Enfin, les pays qui ne sont pas en situation de surendettement mais qui manquent de marge de manœuvre budgétaire pour réduire le coût du capital devraient bénéficier d’un rehaussement de crédit, ainsi que d’autres formes de soutien, telles qu’une suspension provisoire du service de la dette, afin de garantir qu’ils puissent continuer de disposer de liquidités tout en augmentant leur marge de manœuvre budgétaire pour investir dans une relance verte et inclusive.
Figure 7 : Les trois piliers de l’allègement de la dette pour une relance verte et inclusive.
Recommandations politiques
Les conclusions du rapport soulignent la nécessité d’une réforme urgente dans trois domaines principaux.
Premièrement, les AVD qui sont en cours d’examen au FMI doivent être améliorées et calibrées pour tenir compte des besoins critiques des MEED en matière de développement et d’investissement climatique, ainsi que du potentiel du changement climatique et d’autres chocs.
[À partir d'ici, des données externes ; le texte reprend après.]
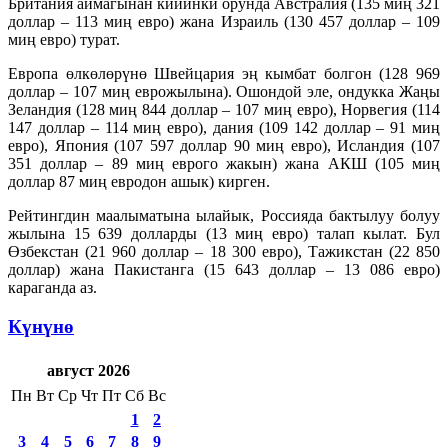
Британия аймагынан кийинки орунда Австралия (135 миң 321
доллар – 113 миң евро) жана Израиль (130 457 доллар – 109
миң евро) турат.
Европа өлкөлөрүнө Швейцария эң кымбат болгон (128 969
доллар – 107 миң еврожылына). Ошондой эле, ондукка Жаңы
Зеландия (128 миң 844 доллар – 107 миң евро), Норвегия (114
147 доллар – 114 миң евро), дания (109 142 доллар – 91 миң
евро), Япония (107 597 доллар 90 миң евро), Исландия (107
351 доллар – 89 миң еврого жакын) жана АКШ (105 миң
доллар 87 миң евродон ашык) кирген.
Рейтингдин маалыматына ылайык, Россияда бактылуу болуу
жылына 15 639 долларды (13 миң евро) талап кылат. Бул
Өзбекстан (21 960 доллар – 18 300 евро), Тажикстан (22 850
доллар) жана Пакистанга (15 643 доллар – 13 086 евро)
караганда аз.
Күнүнө
август 2026
Пн
Вт
Ср
Чт
Пт
Сб
Вс
1
2
3
4
5
6
7
8
9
Deuxièmement, le cadre commun du G20 doit être basé sur des AVD corrigées, obliger toutes les catégories de créanciers à participer aux négociations et offrir le niveau d’allègement de la dette nécessaire à la mobilisation de financements conformes aux objectifs en matière de climat et de développement.
Enfin, il conviendrait de fournir des rehaussements de crédit et une suspension du service de la dette – par exemple à travers une initiative de suspension du service de la dette revitalisée et renforcée – aux dix-neuf MEED identifiés comme étant confrontés à des problèmes de liquidité plutôt que de solvabilité et à un manque de marge de manœuvre budgétaire pour les investissements dans le développement. Dans ce cas précis, la suspension provisoire et le reprofilage du service de la dette devraient être associés à de nouveaux financements lorsque le coût pondéré du capital est inférieur au taux de croissance prévu des pays participants.
Les MEED sont à la croisée des chemins. Si les trajectoires économiques et politiques actuelles se confirment, la communauté internationale ne pourra que constater un manquement à l’Agenda 2030 et à l’Accord de Paris. En outre, demeurer entraînerait des coûts sociaux, économiques et environnementaux dévastateurs qui pourraient s’avérer irréversibles.
Mais une autre voie existe.
Si les pays sont capables d’accélérer les investissements dans le domaine du climat et du développement, l’économie mondiale peut évoluer vers un modèle à faible émission de carbone, plus équitable, résilient et propice à une prospérité partagée.